Last night at an all-media screening for The Boondock Saints II: All Saints Day, audience members – both fans who had lined up for blocks to get in to see the stars and director of this long-awaited sequel and journalists – were treated to a colorful Q&A session with the director of Boondock, Troy Duffy, and its stars Billy Connolly, Sean Patrick Flanery, and Norman Reedus.

After Duffy told the audience where the afterparty would be held, a journalist asked why there was so much time between movies. Duffy was somewhat discreet, replying, "There was a rather serious bit of litigation. We sued the people who financed Boondock I and a bunch of people that distributed it, as the movie was extremely financially successful and myself, the producers, and none of the actors saw a cent of that so me and CB [producer Chris Brinker] went after them."

He went on to add, "When you're writing for a sequel and there's a movie that's been deemed sacred ground by the fanbase that's the predecessor, you cannot do anything to tread on that, so it's a bit trickier than just being able to sit down and write something."



Later, an audience member asked if they realized the movie would still be a viable candidate for a sequel ten years later, and Connolly took the mike and offered a considerably more colorful take on the matter.
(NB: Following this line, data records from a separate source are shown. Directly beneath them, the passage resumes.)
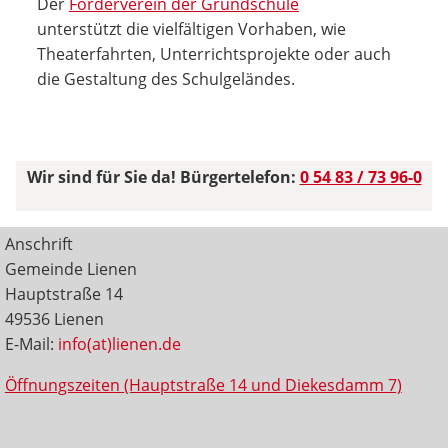
Der
Förderverein der Grundschule
unterstützt die vielfältigen Vorhaben, wie
Theaterfahrten, Unterrichtsprojekte oder auch
die Gestaltung des Schulgeländes.
Wir sind für Sie da! Bürgertelefon:
0 54 83 / 73 96-0
Anschrift
Gemeinde Lienen
Hauptstraße 14
49536 Lienen
E-Mail:
info(at)lienen.de
Öffnungszeiten (Hauptstraße 14 und Diekesdamm 7)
"The [movie] was dead in the water because those p---ks wouldn't distribute it, and all those other f*ckin' halfwits, and incidentally, those guys who put out the documentary [Overnight] about the making of Boondock I – disloyal a-holes. And the proof in the pudding is in the second one, absolutely everybody came back. The entire cast, the crew, everybody, if you ever need proof of the truth of that first one. F*ck them. But [the first movie], it wasn't getting distributed. He [Duffy] was getting really depressed 'cause he gave birth to the f*cking thing. He wrote it. And I remember saying to him, look, it will find its audience. I don't know how it will do it. It's just that way with a movie, when you know how it looks original, the language is original, the atmosphere's extraordinary, and it's, like, you know when you hear a record being played on the radio and you think, "Hit," you just get that thing. It's got that funk, that edge that other things don't have; well, I supported that [movie] because I'm an extremely clever person. And I told him – it was a joy to tell him – I don't know where its audience is gonna come from, but they're gonna hear this. They're gonna hear of it and tell each other. I'm nearly in tears, to be quite frank, because it happened and [when] I just stand here and look at you, I get really deeply moved. You did it. You made this... It's the only movie I've ever heard of that's bigger ten years after it came out than it was when it f*cking came out. So well done. It's you that's to be congratulated for that."

The documentary Overnight tells the "rags to riches" story of Duffy, who sells his script for The Boondock Saints to Harvey Weinstein, who also hires him to direct the film; he gets a record deal and a publicist at William Morris to boot. The doc started out as a fun project and turned into something far different. The doc posits that not only did Duffy blow it all, that he burned his bridges to charred remains. According to The Guardian, "What we don't see [in the doc] is his refusal to meet Brad Pitt because the actor had already played an Irishman in The Devil's Own, nor his disastrous meeting with Ewan MacGregor... MacGregor's refusal was the final straw for Weinstein. Already concerned about his well-publicized new protege's abrasive business style and heavy drinking, he put The Boondock Saints into turnaround. The rest of Overnight tracks Duffy's efforts to make the film with half the budget and a low-voltage cast, including Billy Connolly as the world's least convincing hitman." The movie didn't sell at Cannes, it goes into turnaround and eventually plays in a handful of theaters for a week, making a domestic gross of $30,471, his record deal is canceled, and he was persona non grata in Hollywood. The doc makes him look like a pompous jerk.

Will Boondocks II vindicate Duffy? Does it matter? In the end, the Boondock I fans, who not only sport t-shirts and hoodies and other Saints gear but even tattoos inspired by the movie, will get what they want, and based on the word-of-mouth popularity of the first movie, which was released only on DVD, the studio will too. Since the DVD's release in 2000, it's made $7,468,574 in the US alone.

At least one fan asked about Boondocks III, and she's definitely not the only one who will be lining up again – this time with cash in hand – to see this sequel and whatever comes after it.